Down to the last line, set down the listing below exactly, apart from its pictures.

→ **EXTRACTED DATA**:
[Start of section]
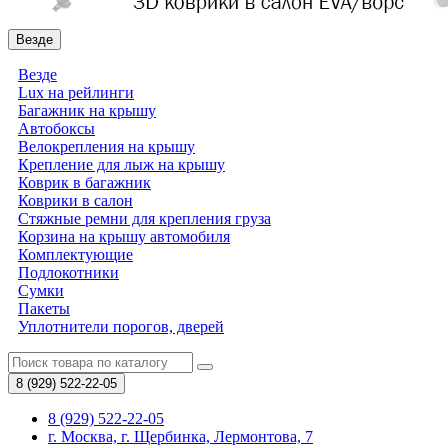
Везде
Везде
Lux на рейлинги
Багажник на крышу
Автобоксы
Велокрепления на крышу
Крепление для лыж на крышу
Коврик в багажник
Коврики в салон
Стяжные ремни для крепления груза
Корзина на крышу автомобиля
Комплектующие
Подлокотники
Сумки
Пакеты
Уплотнители порогов, дверей
8 (929)
522-22-05
8 (929) 522-22-05
г. Москва, г. Щербинка, Лермонтова, 7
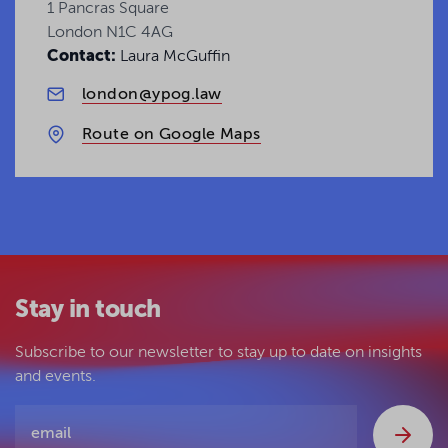
1 Pancras Square
London N1C 4AG
Contact:
Laura McGuffin
london@ypog.law
Route on Google Maps
Stay in touch
Subscribe to our newsletter to stay up to date on insights
and events.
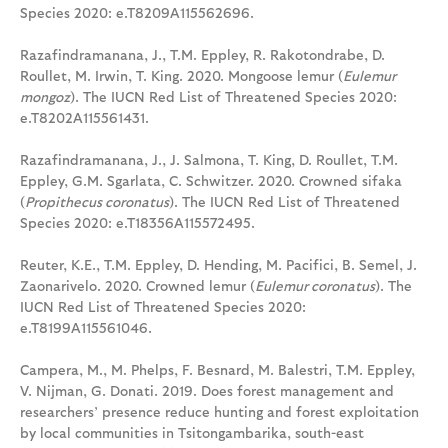
Species 2020: e.T8209A115562696.
Razafindramanana, J., T.M. Eppley, R. Rakotondrabe, D.
Roullet, M. Irwin, T. King. 2020. Mongoose lemur (
Eulemur
mongoz
). The IUCN Red List of Threatened Species 2020:
e.T8202A115561431.
Razafindramanana, J., J. Salmona, T. King, D. Roullet, T.M.
Eppley, G.M. Sgarlata, C. Schwitzer. 2020. Crowned sifaka
(
Propithecus coronatus
). The IUCN Red List of Threatened
Species 2020: e.T18356A115572495.
Reuter, K.E., T.M. Eppley, D. Hending, M. Pacifici, B. Semel, J.
Zaonarivelo. 2020. Crowned lemur (
Eulemur coronatus
). The
IUCN Red List of Threatened Species 2020:
e.T8199A115561046.
Campera, M., M. Phelps, F. Besnard, M. Balestri, T.M. Eppley,
V. Nijman, G. Donati. 2019. Does forest management and
researchers’ presence reduce hunting and forest exploitation
by local communities in Tsitongambarika, south-east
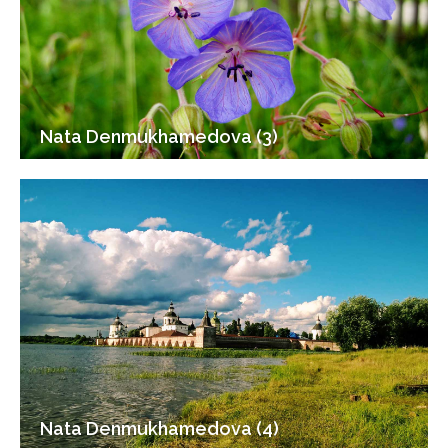
Nata Denmukhamedova (3)
Nata Denmukhamedova (4)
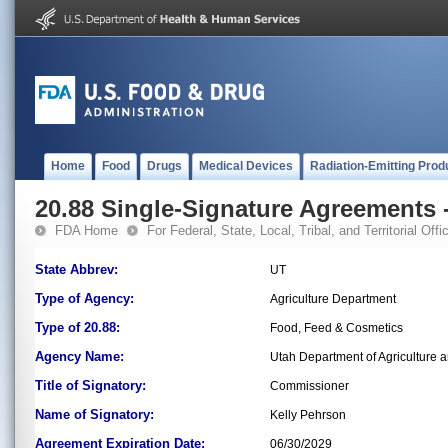
Home
Food
Drugs
Medical Devices
Radiation-Emitting Prod
20.88 Single-Signature Agreements -
FDA Home
For Federal, State, Local, Tribal, and Territorial Offic
State Abbrev:
UT
Type of Agency:
Agriculture Department
Type of 20.88:
Food, Feed & Cosmetics
Agency Name:
Utah Department of Agriculture 
Title of Signatory:
Commissioner
Name of Signatory:
Kelly Pehrson
Agreement Expiration Date:
06/30/2029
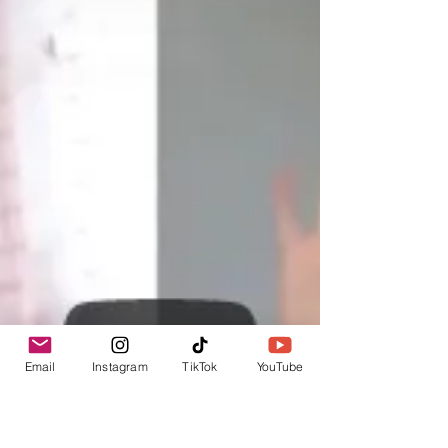
Email
Instagram
TikTok
YouTube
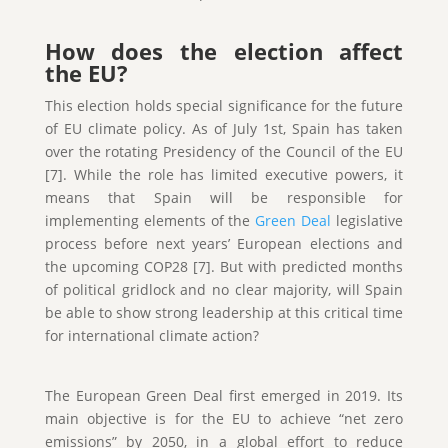
How does the election affect
the EU?
This election holds special significance for the future
of EU climate policy. As of July 1st, Spain has taken
over the rotating Presidency of the Council of the EU
[7]. While the role has limited executive powers, it
means that Spain will be responsible for
implementing elements of the
Green Deal
legislative
process before next years’ European elections and
the upcoming COP28 [7]. But with predicted months
of political gridlock and no clear majority, will Spain
be able to show strong leadership at this critical time
for international climate action?
The European Green Deal first emerged in 2019. Its
main objective is for the EU to achieve “net zero
emissions” by 2050, in a global effort to reduce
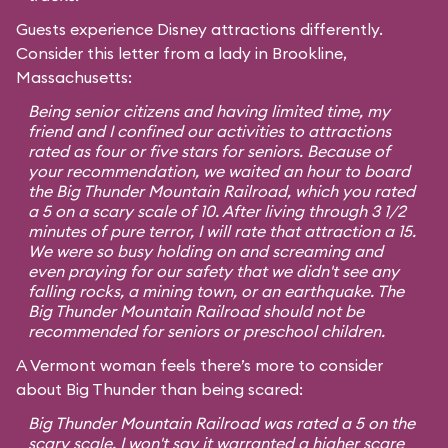
Guests experience Disney attractions differently.
Consider this letter from a lady in Brookline,
Massachusetts:
Being senior citizens and having limited time, my
friend and I confined our activities to attractions
rated as four or five stars for seniors. Because of
your recommendation, we waited an hour to board
the Big Thunder Mountain Railroad, which you rated
a 5 on a scary scale of 10. After living through 3 1/2
minutes of pure terror, I will rate that attraction a 15.
We were so busy holding on and screaming and
even praying for our safety that we didn't see any
falling rocks, a mining town, or an earthquake. The
Big Thunder Mountain Railroad should not be
recommended for seniors or preschool children.
A Vermont woman feels there’s more to consider
about Big Thunder than being scared:
Big Thunder Mountain Railroad was rated a 5 on the
scary scale. I won't say it warranted a higher scare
[End of section]
→ **RESPONSE TO THIS TASK**:
Везде
Везде
Lux на рейлинги
Багажник на крышу
Автобоксы
Велокрепления на крышу
Крепление для лыж на крышу
Коврик в багажник
Коврики в салон
Стяжные ремни для крепления груза
Корзина на крышу автомобиля
Комплектующие
Подлокотники
Сумки
Пакеты
Уплотнители порогов, дверей
8 (929)
522-22-05
8 (929) 522-22-05
г. Москва, г. Щербинка, Лермонтова, 7
1 Pancras Square
London N1C 4AG
Contact:
Laura McGuffin
london@ypog.law
Route on Google Maps
Stay in touch
Subscribe to our newsletter to stay up to date on insights
and events.
Species 2020: e.T8209A115562696.
Razafindramanana, J., T.M. Eppley, R. Rakotondrabe, D.
Roullet, M. Irwin, T. King. 2020. Mongoose lemur (
Eulemur
mongoz
). The IUCN Red List of Threatened Species 2020:
e.T8202A115561431.
Razafindramanana, J., J. Salmona, T. King, D. Roullet, T.M.
Eppley, G.M. Sgarlata, C. Schwitzer. 2020. Crowned sifaka
(
Propithecus coronatus
). The IUCN Red List of Threatened
Species 2020: e.T18356A115572495.
Reuter, K.E., T.M. Eppley, D. Hending, M. Pacifici, B. Semel, J.
Zaonarivelo. 2020. Crowned lemur (
Eulemur coronatus
). The
IUCN Red List of Threatened Species 2020:
e.T8199A115561046.
Campera, M., M. Phelps, F. Besnard, M. Balestri, T.M. Eppley,
V. Nijman, G. Donati. 2019. Does forest management and
researchers’ presence reduce hunting and forest exploitation
by local communities in Tsitongambarika, south-east
Nata Denmukhamedova (3)
Nata Denmukhamedova (4)
Home
Food
Drugs
Medical Devices
Radiation-Emitting Prod
20.88 Single-Signature Agreements -
FDA Home
For Federal, State, Local, Tribal, and Territorial Offic
State Abbrev:
UT
Type of Agency:
Agriculture Department
Type of 20.88:
Food, Feed & Cosmetics
Agency Name:
Utah Department of Agriculture 
Title of Signatory:
Commissioner
Name of Signatory:
Kelly Pehrson
Agreement Expiration Date:
06/30/2029
Email
Instagram
TikTok
YouTube
How does the election affect
the EU?
This election holds special significance for the future
of EU climate policy. As of July 1st, Spain has taken
over the rotating Presidency of the Council of the EU
[7]. While the role has limited executive powers, it
means that Spain will be responsible for
implementing elements of the
Green Deal
legislative
process before next years’ European elections and
the upcoming COP28 [7]. But with predicted months
of political gridlock and no clear majority, will Spain
be able to show strong leadership at this critical time
for international climate action?
The European Green Deal first emerged in 2019. Its
main objective is for the EU to achieve “net zero
emissions” by 2050, in a global effort to reduce
Guests experience Disney attractions differently.
Consider this letter from a lady in Brookline,
Massachusetts:
Being senior citizens and having limited time, my
friend and I confined our activities to attractions
rated as four or five stars for seniors. Because of
your recommendation, we waited an hour to board
the Big Thunder Mountain Railroad, which you rated
a 5 on a scary scale of 10. After living through 3 1/2
minutes of pure terror, I will rate that attraction a 15.
We were so busy holding on and screaming and
even praying for our safety that we didn't see any
falling rocks, a mining town, or an earthquake. The
Big Thunder Mountain Railroad should not be
recommended for seniors or preschool children.
A Vermont woman feels there’s more to consider
about Big Thunder than being scared:
Big Thunder Mountain Railroad was rated a 5 on the
scary scale. I won't say it warranted a higher scare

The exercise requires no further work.